Liaison’s new series of online discussions kicks off with Norman Fortenberry, Sc.D., Executive Director of the American Society for Engineering Education (ASEE).
Liaison’s EngineeringCAS recently launched a new series of online forums to help the graduate engineering community stay up to date on the most important trends shaping recruitment, enrollment, education and the profession as a whole.
The first installment — available on demand here — features a conversation between Norman Fortenberry, Sc.D., Executive Director of the American Society for Engineering Education (ASEE) and Ron Hyman, Managing Director of EngineeringCAS.
Advancing Innovation for Everyone
ASEE is a global society of institutional and corporate members that seeks to empower engineering students and professionals to create a better world. It does so by advancing innovation, excellence and access across all levels of education and the workforce.
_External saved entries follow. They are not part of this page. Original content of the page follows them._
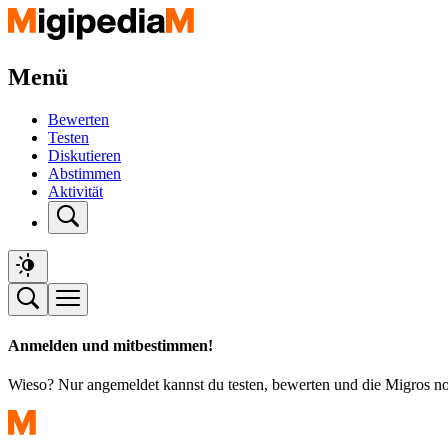
Menü
Bewerten
Testen
Diskutieren
Abstimmen
Aktivität
Anmelden und mitbestimmen!
Wieso? Nur angemeldet kannst du testen, bewerten und die Migros n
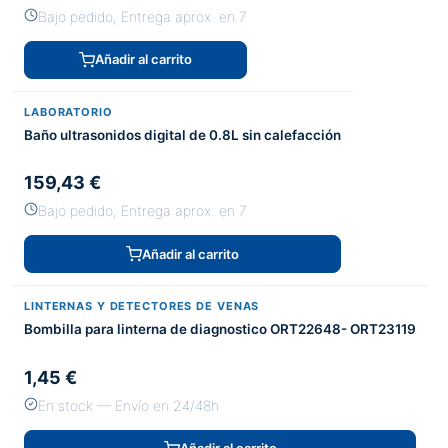
Bajo pedido, Entrega aprox. en 7
Añadir al carrito
LABORATORIO
Baño ultrasonidos digital de 0.8L sin calefacción
159,43 €
Bajo pedido, Entrega aprox. en 7
Añadir al carrito
LINTERNAS Y DETECTORES DE VENAS
Bombilla para linterna de diagnostico ORT22648- ORT23119
1,45 €
En stock — Envío en 24/48h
In 2017, ASEE partnered with Liaison to launch EngineeringCAS, the first of its kind Centralized Application Service (CAS) for graduate engineering programs. EngineeringCAS helps prospective students discover more graduate programs in their field so that they can make more informed decisions about where they choose to study. For institutions, EngineeringCAS drives program awareness to expand applicant pools and eliminate the burdens of manual processing tasks.
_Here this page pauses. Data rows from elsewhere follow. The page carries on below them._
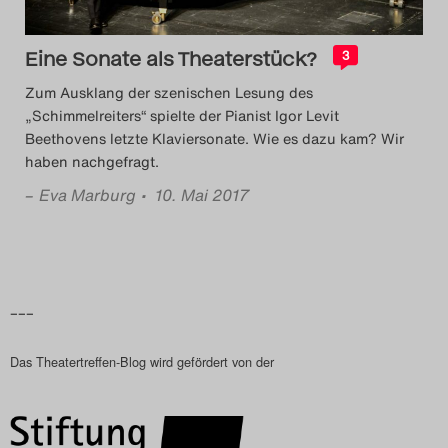
Das Theatertreffen-Blog
2023
Eine Sonate als Theaterstück?
3
Zum Ausklang der szenischen Lesung des
Das Theatertreffen-Blog
„Schimmelreiters“ spielte der Pianist Igor Levit
Beethovens letzte Klaviersonate. Wie es dazu kam? Wir
2024
haben nachgefragt.
–
Eva Marburg
• 10. Mai 2017
Das Theatertreffen-Blog
2025
Das Theatertreffen-Blog
–––
Archiv
Das Theatertreffen-Blog wird gefördert von der
Impressum
Nutzungsbedingungen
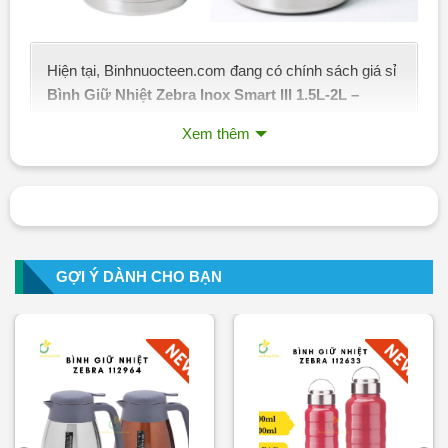
Hiện tại, Binhnuocteen.com đang có chính sách giá sỉ
Bình Giữ Nhiệt Zebra Inox Smart III 1.5L-2L –
11294X
cho khách hàng đặt bình nước làm quà tặng
Xem thêm
hoặc Đại lý bán sỉ trên toàn quốc.
Các bạn tham khảo chi tiết
chính sách bán sỉ bình
nước
Hoặc liên hệ ngay với chúng tôi nhé:
Báo Giá Ngay Qua
Zalo!
GỢI Ý DÀNH CHO BẠN
2. Đặc Điểm Nổi Bật Của Bình Giữ Nhiệt
Zebra Inox Smart III – 11294X
Dưới đây
Bình Nước Teen
xin điểm qua các đăc điểm nổi
bật của loại bình giữ nhiệt này như sau:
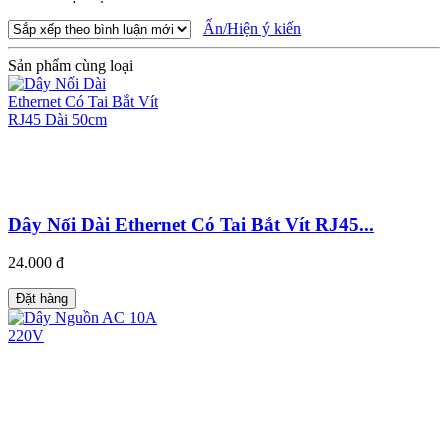
Ẩn/Hiện ý kiến
Sản phẩm cùng loại
Dây Nối Dài Ethernet Có Tai Bắt Vít RJ45...
24.000 đ
Đặt hàng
“ASEE partners with Liaison on EngineeringCAS because it is integral for shaping the quality, variety and quantity of graduate engineering applicants,” Dr. Fortenberry recently said.
Reaching Out
During this conversation, Dr. Fortenberry shared his perspective on the future of engineering and addressed topics including students’ mental health, careers outside of academia and strategies for recruiting a more diverse engineering class. He talked about the importance of reengaging international students as travel restrictions lessen in the coming year (and how EngineeringCAS is helping institutions accomplish this), but noted the importance of finding best-fit students closer to home as well.
“We need to make sure that we are developing a base domestically that can help the United States maintain its global competitiveness,” Dr. Fortenberry said. “We need to make an effort to reach out and increase domestic student applications, especially from those populations that have been historically overlooked.”
How do we enroll these overlooked groups and ensure that we’re setting them up for success? “No one is successful purely on their own,” Dr. Fortenberry said. He explained that currently there is an implicit provision of support for certain students, that faculty will take these students to the right conferences, introduce them to the right people or help them publish papers in the right journals to name a few examples. “Making the implicit explicit [especially for women and underrepresented minorities] is a large part of what needs to happen once a student is within the institution.” These types of environmental factors will not only help to recruit a more diverse student body, they improve the pipeline from high school through college and on to career for everyone.